IBM researchers have called attention to a serious Android crypto key theft vulnerability but the vulnerability affects only version 4.3, which runs on about 10.3 percent of handsets, reports Dan Goodin in Ars Technica, in a June 30 update of his report. IBM researchers had shed light on the vulnerability, which may allow attackers to steal credentials, including cryptographic keys for banking services and virtual private networks, and PINs or patterns to unlock vulnerable devices. Pau Oliva, senior mobile security engineer at viaForensics, said in Ars Technica that a malicious user exploiting this vulnerability would be able to do RSA key generation, signing, and verification on behalf of the smartphone owner. The bug resides in Android KeyStore, said Goodin. This is the sensitive region of the operating system dedicated to storing cryptographic keys and similar credentials, according to the security advisory posted by Roee Hay, who leads the application security research team at IBM.

The IBM report detailed the impact that an exploit could have. "Successfully exploiting this leads to a malicious code execution under the keystore process." Such code can leak the device's lock credentials, leak decrypted master keys, data and hardware-backed key identifiers from the memory. leak encrypted master keys, data and hardware-backed key identifiers from the disk for an offline attack, interact with the hardware-backed storage, and perform crypto-operations such as arbitrary data signing on behalf of the user. Android 4.4, however, is not vulnerable; Android has patched KitKat. On June 23 the discovery by IBM was publicly disclosed, after they had reported the vulnerability in September last year to the Android Security Team. In response the Android team acknowledged the vulnerability and in November last year the fix was confirmed.

In Hay's June 30 update, he thanked the Android Security Team and he explained why the IBM team waited before making the in June this year.

"Nine months ago, my team came across a classic stack-based buffer overflow in the Android KeyStore service. As always, we adhered to our responsible disclosure policy and privately reported this issue to the Android Security Team; the result is a patch that is now available in KitKat. Considering Android's fragmented nature and the fact that this was a code-execution vulnerability, we decided to wait a bit with the public disclosure."

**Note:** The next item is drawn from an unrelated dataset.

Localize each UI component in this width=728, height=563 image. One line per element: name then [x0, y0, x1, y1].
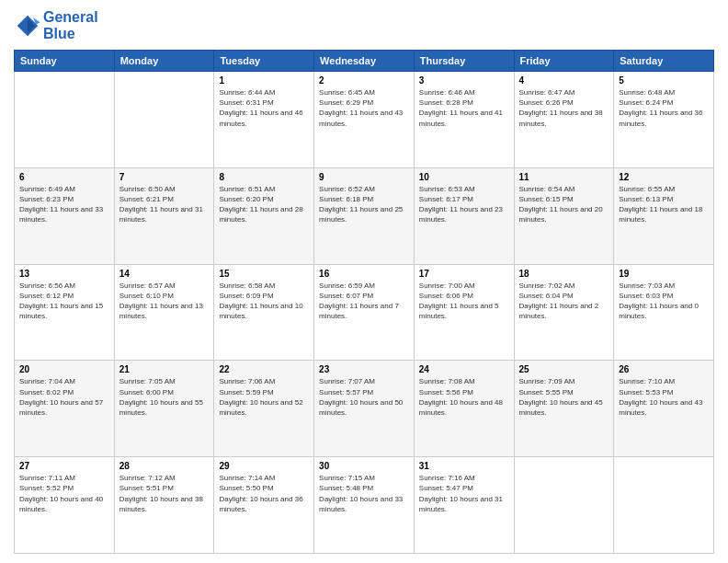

A list of what's new for developers in Android 4.4 KitKat includes a section on enhancements. According to the site, among the enhancements are improved cryptographic algorithms. "Android has improved its security further by adding support for two more cryptographic algorithms. Elliptic Curve Digital Signature Algorithm (ECDSA) support has been added to the keystore provider improving security of digital signing, applicable to scenarios such as signing of an application or a data connection. The Scrypt key derivation function is implemented to protect the used for full-disk encryption."